* [Data to process]
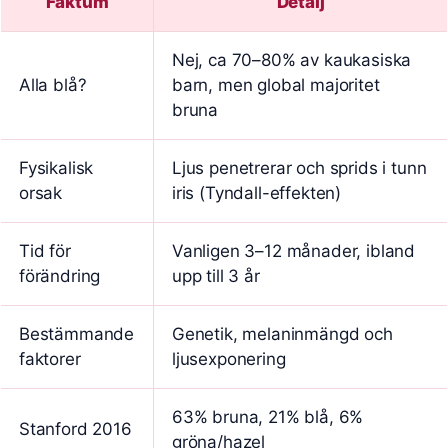
Faktum
Detalj
Nej, ca 70–80% av kaukasiska
Alla blå?
barn, men global majoritet
bruna
Fysikalisk
Ljus penetrerar och sprids i tunn
orsak
iris (Tyndall-effekten)
Tid för
Vanligen 3–12 månader, ibland
förändring
upp till 3 år
Bestämmande
Genetik, melaninmängd och
faktorer
ljusexponering
63% bruna, 21% blå, 6%
Stanford 2016
gröna/hazel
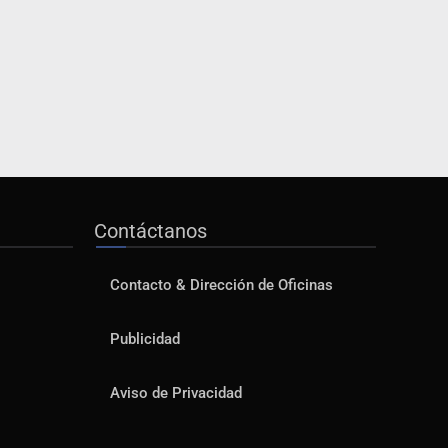
Contáctanos
Contacto & Dirección de Oficinas
Publicidad
Aviso de Privacidad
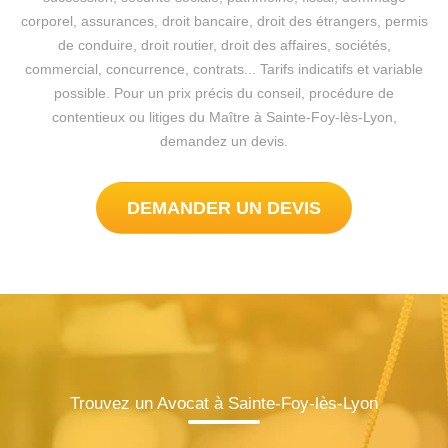
corporel, assurances, droit bancaire, droit des étrangers, permis
de conduire, droit routier, droit des affaires, sociétés,
commercial, concurrence, contrats... Tarifs indicatifs et variable
possible. Pour un prix précis du conseil, procédure de
contentieux ou litiges du Maître à Sainte-Foy-lès-Lyon,
demandez un devis.
DEMANDER UN DEVIS
Trouvez un Avocat à Sainte-Foy-lès-Lyon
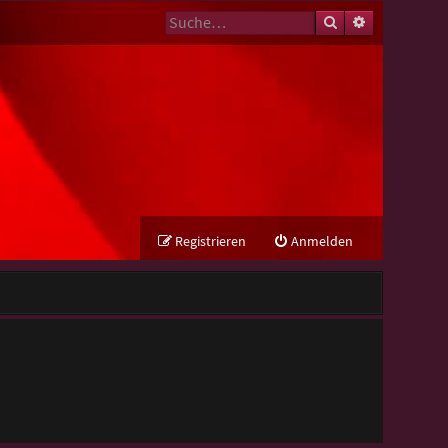
Suche
Erweiterte Su
Registrieren
Anmelden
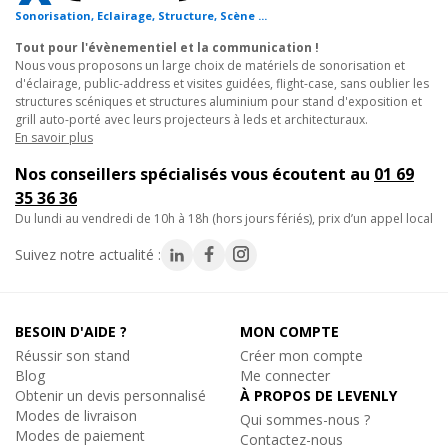
3. Studios d'enregistrement et plateaux de tournage : parfait
Sonorisation, Eclairage, Structure, Scène ...
74€
Remise
-3
TTC
pour créer un fond neutre et lumineu
x
dans un studio
Tout pour l'évènementiel et la communication !
En stock, livré sous 24/48h
audiovisuel.
Nous vous proposons un large choix de matériels de sonorisation et
Réf. 18319
4. Ecoles et associations : une solution esthétique et ignifugée
d'éclairage, public-address et visites guidées, flight-case, sans oublier les
structures scéniques et structures aluminium pour stand d'exposition et
pour
les spectacles,
représentations et événements culturels.
Ajouter au panier
grill auto-porté avec leurs projecteurs à leds et architecturaux.
En savoir plus
Que ce soit pour un rideau de scène occasion, un pendrillon de
Nos conseillers spécialisés vous écoutent au
01 69
théâtre, ou encore des
rideaux de scène haut de gamme
, ce
35 36 36
modèle est une solution pratique et esthétique. Disponible en
-29%
Wentex
du lundi au vendredi de 10h à 18h (hors jours fériés), prix d’un appel local
vente, il s'intègre facilement dans des installations scéniques
TELESCOPIC DRAPE SUPPORT B120/180, Support Horizon
Pendrillons
professionnelles, des rideaux et pendrillons prêts à poser aux
Suivez notre actualité :
Barre Télescopique réglable de 1m20 à 1m80
rideaux de salle de spectacle.
98€
Remise
-2
TTC
Découvrez également nos solutions pour la
vente de
En stock, livré sous 24/48h
BESOIN D'AIDE ?
MON COMPTE
pendrillons
et d'autres rideaux de théâtre à vendre adaptés à
Réf. 18320
Réussir son stand
Créer mon compte
vos projets.
Blog
Me connecter
Ajouter au panier
Obtenir un devis personnalisé
À PROPOS DE LEVENLY
Optez pour un rideau de scène plissé, ignifuge et prêt à poser
Modes de livraison
Qui sommes-nous ?
pour une mise en scène élégante et sécurisée !
Modes de paiement
Contactez-nous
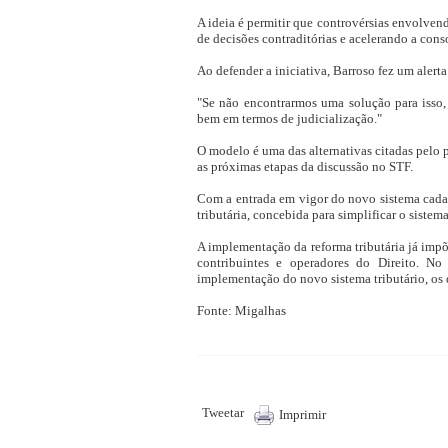
A ideia é permitir que controvérsias envolven
de decisões contraditórias e acelerando a cons
Ao defender a iniciativa, Barroso fez um alerta
"Se não encontrarmos uma solução para isso,
bem em termos de judicialização."
O modelo é uma das alternativas citadas pelo 
as próximas etapas da discussão no STF.
Com a entrada em vigor do novo sistema cada v
tributária, concebida para simplificar o sistem
A implementação da reforma tributária já impõ
contribuintes e operadores do Direito. No
implementação do novo sistema tributário, os de
Fonte: Migalhas
Tweetar
Imprimir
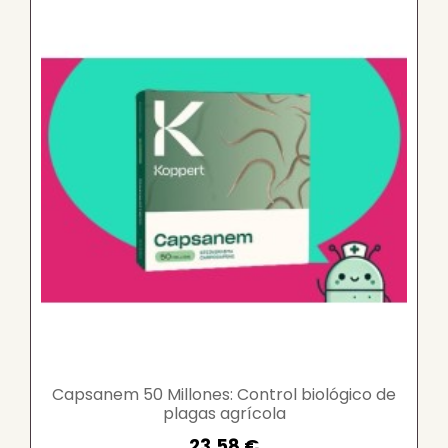
Capsanem 50 Millones: Control biológico de
plagas agrícola
23,58 €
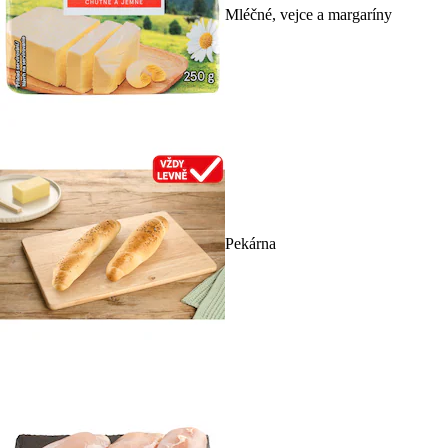
Mléčné, vejce a margaríny
Pekárna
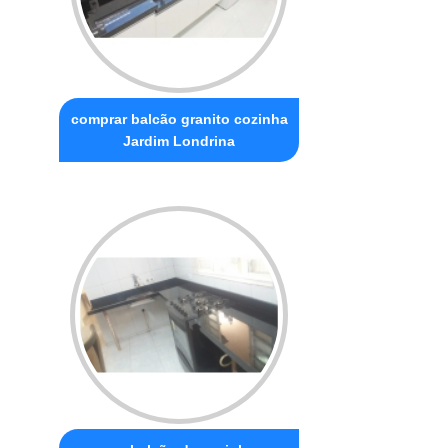
comprar balcão granito cozinha
Jardim Londrina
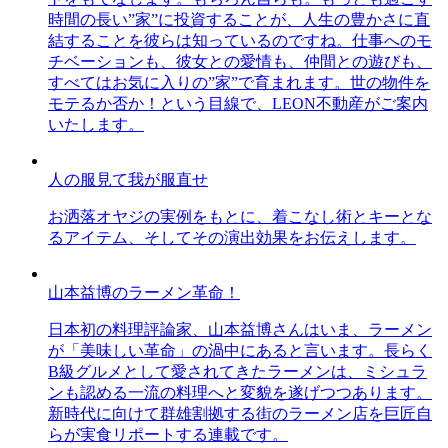
時間の長い”家”に投資することが、人生の豊かさに直
結することを彼らは知っているのですね。仕事へのモ
チベーションも、彼女との愛情も、仲間との遊びも、
すべてはお気に入りの”家”で育まれます。世の物件を
モテるか否か！という目線で、LEON不動産がご案内
いたします。
人の服見て我が服直せ
お洒落オヤジの実例をもとに、着こなし術とキーとな
るアイテム、そしてその演出効果をお伝えします。
山本益博のラーメン革命！
日本初の料理評論家、山本益博さんはいま、ラーメン
が「美味しい革命」の渦中にあると言います。長らく
B級グルメとして愛されてきたラーメンは、ミシュラ
ンも認める一流の料理へと変貌を遂げつつあります。
新時代に向けて群雄割拠する街のラーメン店を巨匠自
らが実食リポートする連載です。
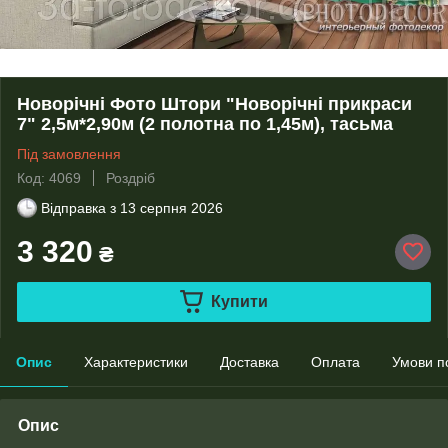
Новорічні Фото Штори "Новорічні прикраси
7" 2,5м*2,90м (2 полотна по 1,45м), тасьма
Під замовлення
Код: 4069
Роздріб
Відправка з
13 серпня 2026
3 320
₴
Купити
Опис
Характеристики
Доставка
Оплата
Умови п
Опис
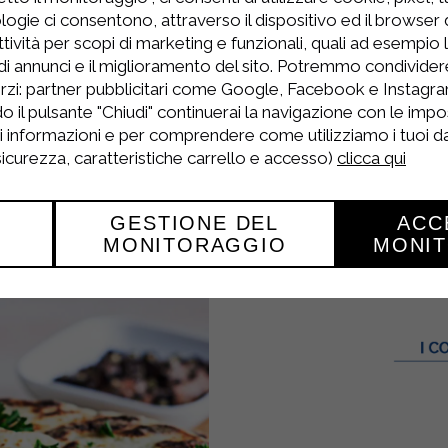
logie ci consentono, attraverso il dispositivo ed il browser da
e cuisson et cuire au four préchauffé à 200°C 
tività per scopi di marketing e funzionali, quali ad esempio 
di annunci e il miglioramento del sito. Potremmo condivide
ouvrez chaque flan d'une autre tranche de speck
rzi: partner pubblicitari come Google, Facebook e Instagram
o il pulsante "Chiudi" continuerai la navigazione con le impo
utes environ, jusqu'à ce que l'extérieur soit bie
ri informazioni e per comprendere come utilizziamo i tuoi dat
 sicurezza, caratteristiche carrello e accesso)
clicca qui
 démoulez-les et disposez-les sur une assiette d
GESTIONE DEL
ACC
MONITORAGGIO
MONI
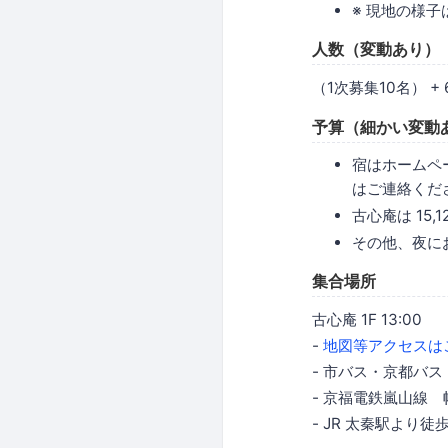
※ 現地の様子
人数（変動あり）
（1次募集10名） +
予算（細かい変動
宿はホームペー
はご連絡くだ
古心庵は 15,
その他、夜に
集合場所
古心庵 1F 13:00
-
地図等アクセスは
- 市バス・京都バ
- 京福電鉄嵐山線
- JR 太秦駅より徒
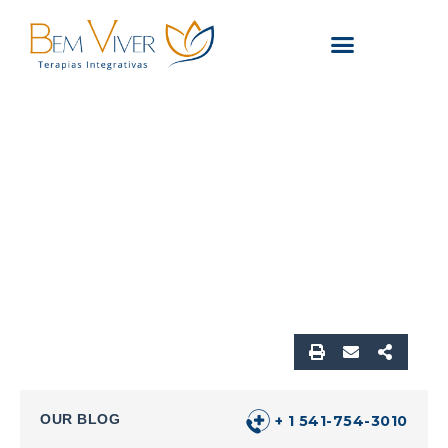
Quem Somos
Cursos e Oficinas
OUR BLOG
+ 1 541-754-3010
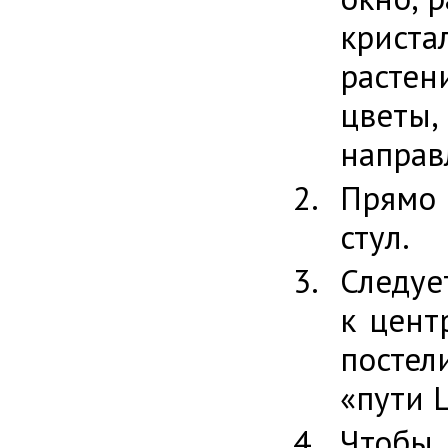
крист
растен
цветы,
направ
Прямо 
стул.
Следуе
к цент
постел
«пути 
Чтобы 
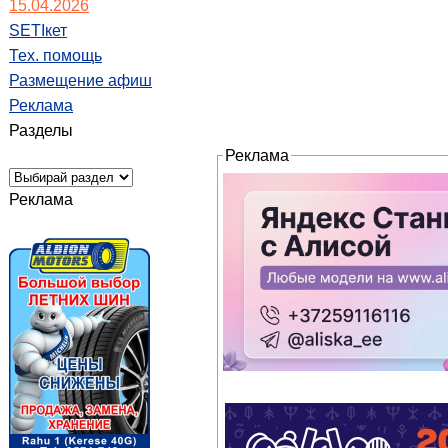
15.04.2026
SETIкет
Тех. помощь
Размещение афиш
Реклама
Разделы
Реклама
Реклама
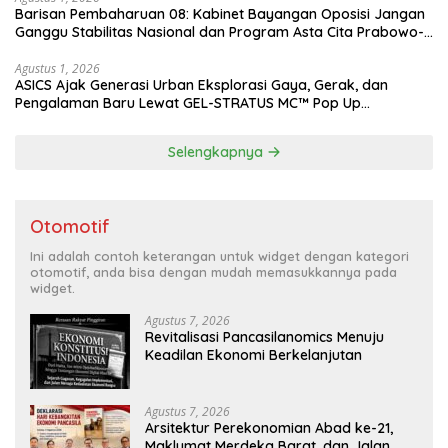
Barisan Pembaharuan 08: Kabinet Bayangan Oposisi Jangan
Ganggu Stabilitas Nasional dan Program Asta Cita Prabowo-
Gibran
Agustus 1, 2026
ASICS Ajak Generasi Urban Eksplorasi Gaya, Gerak, dan
Pengalaman Baru Lewat GEL-STRATUS MC™ Pop Up
Experience
Selengkapnya
Otomotif
Ini adalah contoh keterangan untuk widget dengan kategori
otomotif, anda bisa dengan mudah memasukkannya pada
widget.
Agustus 7, 2026
Revitalisasi Pancasilanomics Menuju
Keadilan Ekonomi Berkelanjutan
Agustus 7, 2026
Arsitektur Perekonomian Abad ke-21,
Maklumat Merdeka Barat, dan Jalan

* [Task details] Pictures aside, repeat exactly every line from the top of the listing above through the line bearing "audiovisuel.", inclusive.

* [Answer to the exercise]
Faktum
Detalj
Nej, ca 70–80% av kaukasiska
Alla blå?
barn, men global majoritet
bruna
Fysikalisk
Ljus penetrerar och sprids i tunn
orsak
iris (Tyndall-effekten)
Tid för
Vanligen 3–12 månader, ibland
förändring
upp till 3 år
Bestämmande
Genetik, melaninmängd och
faktorer
ljusexponering
63% bruna, 21% blå, 6%
Stanford 2016
gröna/hazel
Contáctanos
Contacto & Dirección de Oficinas
Publicidad
Aviso de Privacidad
corporel, assurances, droit bancaire, droit des étrangers, permis
de conduire, droit routier, droit des affaires, sociétés,
commercial, concurrence, contrats... Tarifs indicatifs et variable
possible. Pour un prix précis du conseil, procédure de
contentieux ou litiges du Maître à Sainte-Foy-lès-Lyon,
demandez un devis.
DEMANDER UN DEVIS
Trouvez un Avocat à Sainte-Foy-lès-Lyon
Suche
Erweiterte Su
Registrieren
Anmelden
3. Studios d'enregistrement et plateaux de tournage : parfait
Sonorisation, Eclairage, Structure, Scène ...
74€
Remise
-3
TTC
pour créer un fond neutre et lumineu
x
dans un studio
Tout pour l'évènementiel et la communication !
En stock, livré sous 24/48h
audiovisuel.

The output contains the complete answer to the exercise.